» AIM OF THE EXERCISE
The records below are to be copied exactly, with their pictures left out.

┏━━

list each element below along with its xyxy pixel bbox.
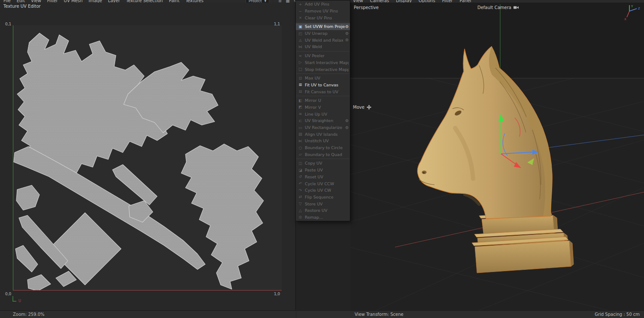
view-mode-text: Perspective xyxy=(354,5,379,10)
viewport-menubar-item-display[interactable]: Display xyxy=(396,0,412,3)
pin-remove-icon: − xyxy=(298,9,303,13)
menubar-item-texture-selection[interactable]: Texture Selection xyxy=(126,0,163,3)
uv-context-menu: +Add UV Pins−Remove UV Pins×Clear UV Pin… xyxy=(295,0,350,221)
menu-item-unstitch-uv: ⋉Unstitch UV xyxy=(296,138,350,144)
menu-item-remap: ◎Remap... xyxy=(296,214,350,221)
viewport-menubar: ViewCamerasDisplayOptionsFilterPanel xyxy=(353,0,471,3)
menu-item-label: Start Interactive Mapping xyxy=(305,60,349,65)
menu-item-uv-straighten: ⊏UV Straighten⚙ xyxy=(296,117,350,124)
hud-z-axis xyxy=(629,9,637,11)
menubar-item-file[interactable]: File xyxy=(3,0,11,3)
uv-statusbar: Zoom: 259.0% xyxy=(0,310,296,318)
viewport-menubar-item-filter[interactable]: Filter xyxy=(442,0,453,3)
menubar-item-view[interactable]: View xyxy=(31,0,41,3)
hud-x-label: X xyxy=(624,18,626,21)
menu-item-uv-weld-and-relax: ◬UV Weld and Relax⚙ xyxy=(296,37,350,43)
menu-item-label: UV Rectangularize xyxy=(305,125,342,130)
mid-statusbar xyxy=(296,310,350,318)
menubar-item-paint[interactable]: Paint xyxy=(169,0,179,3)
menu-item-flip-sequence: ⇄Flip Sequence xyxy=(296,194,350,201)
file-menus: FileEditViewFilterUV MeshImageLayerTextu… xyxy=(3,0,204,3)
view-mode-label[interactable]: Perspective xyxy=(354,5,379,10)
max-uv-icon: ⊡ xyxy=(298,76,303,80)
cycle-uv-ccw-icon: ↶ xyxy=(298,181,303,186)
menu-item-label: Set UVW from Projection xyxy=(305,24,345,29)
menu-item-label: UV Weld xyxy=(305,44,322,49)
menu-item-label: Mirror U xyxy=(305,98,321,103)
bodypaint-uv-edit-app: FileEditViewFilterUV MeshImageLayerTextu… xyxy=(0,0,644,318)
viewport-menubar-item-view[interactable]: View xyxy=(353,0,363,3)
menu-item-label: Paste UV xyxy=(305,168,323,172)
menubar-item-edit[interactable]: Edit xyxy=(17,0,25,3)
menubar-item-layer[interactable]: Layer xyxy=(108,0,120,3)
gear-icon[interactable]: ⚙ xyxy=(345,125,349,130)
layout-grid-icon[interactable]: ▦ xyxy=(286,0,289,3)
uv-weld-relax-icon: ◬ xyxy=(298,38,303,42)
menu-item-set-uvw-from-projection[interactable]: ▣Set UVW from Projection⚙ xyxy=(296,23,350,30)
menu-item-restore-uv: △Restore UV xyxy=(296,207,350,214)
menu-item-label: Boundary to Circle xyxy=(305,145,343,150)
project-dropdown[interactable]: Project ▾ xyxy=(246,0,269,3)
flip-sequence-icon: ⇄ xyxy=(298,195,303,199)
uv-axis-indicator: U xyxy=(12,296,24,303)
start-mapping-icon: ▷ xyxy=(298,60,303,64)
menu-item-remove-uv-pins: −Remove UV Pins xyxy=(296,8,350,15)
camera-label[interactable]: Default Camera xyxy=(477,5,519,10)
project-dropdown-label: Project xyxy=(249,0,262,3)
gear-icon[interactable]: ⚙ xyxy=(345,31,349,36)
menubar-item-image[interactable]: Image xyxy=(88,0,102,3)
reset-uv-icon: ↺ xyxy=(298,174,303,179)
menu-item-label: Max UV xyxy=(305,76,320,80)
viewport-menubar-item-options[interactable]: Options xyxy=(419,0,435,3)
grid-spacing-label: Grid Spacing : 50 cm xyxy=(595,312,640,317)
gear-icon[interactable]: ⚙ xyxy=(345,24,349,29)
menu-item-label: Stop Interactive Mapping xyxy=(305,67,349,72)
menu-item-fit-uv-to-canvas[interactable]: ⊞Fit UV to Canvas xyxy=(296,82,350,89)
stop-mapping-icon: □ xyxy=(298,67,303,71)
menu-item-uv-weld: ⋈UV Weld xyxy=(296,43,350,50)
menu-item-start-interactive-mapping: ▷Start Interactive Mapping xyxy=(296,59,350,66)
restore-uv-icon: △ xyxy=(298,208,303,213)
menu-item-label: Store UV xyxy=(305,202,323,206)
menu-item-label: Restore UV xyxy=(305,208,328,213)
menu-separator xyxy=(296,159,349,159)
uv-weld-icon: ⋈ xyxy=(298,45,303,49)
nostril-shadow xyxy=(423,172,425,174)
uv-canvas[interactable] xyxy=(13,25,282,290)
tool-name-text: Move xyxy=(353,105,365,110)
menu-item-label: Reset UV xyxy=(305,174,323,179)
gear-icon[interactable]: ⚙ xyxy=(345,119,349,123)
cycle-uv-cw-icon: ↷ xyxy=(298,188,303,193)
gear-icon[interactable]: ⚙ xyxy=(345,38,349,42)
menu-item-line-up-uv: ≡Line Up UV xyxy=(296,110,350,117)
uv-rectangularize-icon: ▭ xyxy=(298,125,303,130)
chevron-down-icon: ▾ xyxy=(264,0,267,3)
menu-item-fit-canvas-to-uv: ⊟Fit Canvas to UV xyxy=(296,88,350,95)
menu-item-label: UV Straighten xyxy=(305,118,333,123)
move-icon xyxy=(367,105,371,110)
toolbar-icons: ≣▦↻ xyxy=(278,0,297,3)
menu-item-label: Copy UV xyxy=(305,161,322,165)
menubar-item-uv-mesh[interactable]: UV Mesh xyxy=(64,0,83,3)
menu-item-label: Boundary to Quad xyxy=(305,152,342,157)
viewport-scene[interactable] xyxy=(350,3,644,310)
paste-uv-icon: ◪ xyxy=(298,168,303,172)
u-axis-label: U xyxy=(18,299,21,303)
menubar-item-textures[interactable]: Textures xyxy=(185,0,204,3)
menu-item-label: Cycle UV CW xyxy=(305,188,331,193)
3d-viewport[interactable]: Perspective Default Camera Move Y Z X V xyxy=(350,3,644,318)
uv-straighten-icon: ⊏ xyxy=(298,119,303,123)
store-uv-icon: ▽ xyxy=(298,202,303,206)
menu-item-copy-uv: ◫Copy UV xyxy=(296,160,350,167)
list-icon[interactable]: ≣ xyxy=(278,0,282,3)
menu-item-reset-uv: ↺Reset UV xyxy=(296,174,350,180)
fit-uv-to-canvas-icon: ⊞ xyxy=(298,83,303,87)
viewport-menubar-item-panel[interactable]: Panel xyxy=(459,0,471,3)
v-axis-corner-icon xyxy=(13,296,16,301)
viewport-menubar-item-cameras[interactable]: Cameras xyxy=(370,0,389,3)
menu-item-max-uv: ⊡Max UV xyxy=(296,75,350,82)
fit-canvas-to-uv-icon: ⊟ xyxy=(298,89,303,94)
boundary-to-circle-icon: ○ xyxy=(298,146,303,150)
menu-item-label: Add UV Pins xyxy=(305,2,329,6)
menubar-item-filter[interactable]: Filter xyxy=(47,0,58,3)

┗━━

» EXERCISE RESPONSE
list each element below along with its xyxy pixel bbox.
view-mode-text: Perspective xyxy=(354,5,379,10)
viewport-menubar-item-display[interactable]: Display xyxy=(396,0,412,3)
pin-remove-icon: − xyxy=(298,9,303,13)
menubar-item-texture-selection[interactable]: Texture Selection xyxy=(126,0,163,3)
uv-context-menu: +Add UV Pins−Remove UV Pins×Clear UV Pin… xyxy=(295,0,350,221)
menu-item-unstitch-uv: ⋉Unstitch UV xyxy=(296,138,350,144)
menu-item-remap: ◎Remap... xyxy=(296,214,350,221)
viewport-menubar: ViewCamerasDisplayOptionsFilterPanel xyxy=(353,0,471,3)
menu-item-label: Start Interactive Mapping xyxy=(305,60,349,65)
menu-item-uv-straighten: ⊏UV Straighten⚙ xyxy=(296,117,350,124)
hud-z-axis xyxy=(629,9,637,11)
menubar-item-file[interactable]: File xyxy=(3,0,11,3)
uv-statusbar: Zoom: 259.0% xyxy=(0,310,296,318)
viewport-menubar-item-filter[interactable]: Filter xyxy=(442,0,453,3)
menubar-item-view[interactable]: View xyxy=(31,0,41,3)
hud-x-label: X xyxy=(624,18,626,21)
menu-item-uv-weld-and-relax: ◬UV Weld and Relax⚙ xyxy=(296,37,350,43)
menu-item-label: UV Rectangularize xyxy=(305,125,342,130)
mid-statusbar xyxy=(296,310,350,318)
menubar-item-paint[interactable]: Paint xyxy=(169,0,179,3)
menu-item-flip-sequence: ⇄Flip Sequence xyxy=(296,194,350,201)
file-menus: FileEditViewFilterUV MeshImageLayerTextu… xyxy=(3,0,204,3)
view-mode-label[interactable]: Perspective xyxy=(354,5,379,10)
max-uv-icon: ⊡ xyxy=(298,76,303,80)
cycle-uv-ccw-icon: ↶ xyxy=(298,181,303,186)
menu-item-label: Set UVW from Projection xyxy=(305,24,345,29)
menu-item-label: UV Weld xyxy=(305,44,322,49)
menu-item-label: Mirror U xyxy=(305,98,321,103)
bodypaint-uv-edit-app: FileEditViewFilterUV MeshImageLayerTextu… xyxy=(0,0,644,318)
viewport-menubar-item-view[interactable]: View xyxy=(353,0,363,3)
menu-item-label: Paste UV xyxy=(305,168,323,172)
menubar-item-edit[interactable]: Edit xyxy=(17,0,25,3)
menubar-item-layer[interactable]: Layer xyxy=(108,0,120,3)
gear-icon[interactable]: ⚙ xyxy=(345,125,349,130)
layout-grid-icon[interactable]: ▦ xyxy=(286,0,289,3)
uv-weld-relax-icon: ◬ xyxy=(298,38,303,42)
menu-item-set-uvw-from-projection[interactable]: ▣Set UVW from Projection⚙ xyxy=(296,23,350,30)
menu-item-restore-uv: △Restore UV xyxy=(296,207,350,214)
menu-item-label: Boundary to Circle xyxy=(305,145,343,150)
project-dropdown[interactable]: Project ▾ xyxy=(246,0,269,3)
flip-sequence-icon: ⇄ xyxy=(298,195,303,199)
uv-axis-indicator: U xyxy=(12,296,24,303)
start-mapping-icon: ▷ xyxy=(298,60,303,64)
menu-item-remove-uv-pins: −Remove UV Pins xyxy=(296,8,350,15)
camera-label[interactable]: Default Camera xyxy=(477,5,519,10)
project-dropdown-label: Project xyxy=(249,0,262,3)
gear-icon[interactable]: ⚙ xyxy=(345,31,349,36)
menubar-item-image[interactable]: Image xyxy=(88,0,102,3)
reset-uv-icon: ↺ xyxy=(298,174,303,179)
menu-item-label: Max UV xyxy=(305,76,320,80)
viewport-menubar-item-options[interactable]: Options xyxy=(419,0,435,3)
grid-spacing-label: Grid Spacing : 50 cm xyxy=(595,312,640,317)
gear-icon[interactable]: ⚙ xyxy=(345,24,349,29)
menu-item-label: Stop Interactive Mapping xyxy=(305,67,349,72)
menu-item-fit-uv-to-canvas[interactable]: ⊞Fit UV to Canvas xyxy=(296,82,350,89)
stop-mapping-icon: □ xyxy=(298,67,303,71)
menu-item-uv-weld: ⋈UV Weld xyxy=(296,43,350,50)
menu-item-start-interactive-mapping: ▷Start Interactive Mapping xyxy=(296,59,350,66)
restore-uv-icon: △ xyxy=(298,208,303,213)
menu-item-label: Store UV xyxy=(305,202,323,206)
menu-item-label: Restore UV xyxy=(305,208,328,213)
menu-separator xyxy=(296,159,349,159)
uv-weld-icon: ⋈ xyxy=(298,45,303,49)
nostril-shadow xyxy=(423,172,425,174)
uv-canvas[interactable] xyxy=(13,25,282,290)
tool-name-text: Move xyxy=(353,105,365,110)
menu-item-label: Reset UV xyxy=(305,174,323,179)
gear-icon[interactable]: ⚙ xyxy=(345,119,349,123)
cycle-uv-cw-icon: ↷ xyxy=(298,188,303,193)
gear-icon[interactable]: ⚙ xyxy=(345,38,349,42)
menu-item-line-up-uv: ≡Line Up UV xyxy=(296,110,350,117)
uv-rectangularize-icon: ▭ xyxy=(298,125,303,130)
chevron-down-icon: ▾ xyxy=(264,0,267,3)
menu-item-fit-canvas-to-uv: ⊟Fit Canvas to UV xyxy=(296,88,350,95)
menu-item-label: UV Straighten xyxy=(305,118,333,123)
move-icon xyxy=(367,105,371,110)
toolbar-icons: ≣▦↻ xyxy=(278,0,297,3)
menu-item-label: Copy UV xyxy=(305,161,322,165)
menubar-item-uv-mesh[interactable]: UV Mesh xyxy=(64,0,83,3)
menu-item-label: Boundary to Quad xyxy=(305,152,342,157)
viewport-scene[interactable] xyxy=(350,3,644,310)
paste-uv-icon: ◪ xyxy=(298,168,303,172)
u-axis-label: U xyxy=(18,299,21,303)
menubar-item-textures[interactable]: Textures xyxy=(185,0,204,3)
menu-item-label: Cycle UV CW xyxy=(305,188,331,193)
3d-viewport[interactable]: Perspective Default Camera Move Y Z X V xyxy=(350,3,644,318)
uv-straighten-icon: ⊏ xyxy=(298,119,303,123)
store-uv-icon: ▽ xyxy=(298,202,303,206)
menu-item-copy-uv: ◫Copy UV xyxy=(296,160,350,167)
list-icon[interactable]: ≣ xyxy=(278,0,282,3)
menu-item-reset-uv: ↺Reset UV xyxy=(296,174,350,180)
fit-uv-to-canvas-icon: ⊞ xyxy=(298,83,303,87)
viewport-menubar-item-panel[interactable]: Panel xyxy=(459,0,471,3)
v-axis-corner-icon xyxy=(13,296,16,301)
viewport-menubar-item-cameras[interactable]: Cameras xyxy=(370,0,389,3)
menu-item-max-uv: ⊡Max UV xyxy=(296,75,350,82)
fit-canvas-to-uv-icon: ⊟ xyxy=(298,89,303,94)
boundary-to-circle-icon: ○ xyxy=(298,146,303,150)
menu-item-label: Add UV Pins xyxy=(305,2,329,6)
menubar-item-filter[interactable]: Filter xyxy=(47,0,58,3)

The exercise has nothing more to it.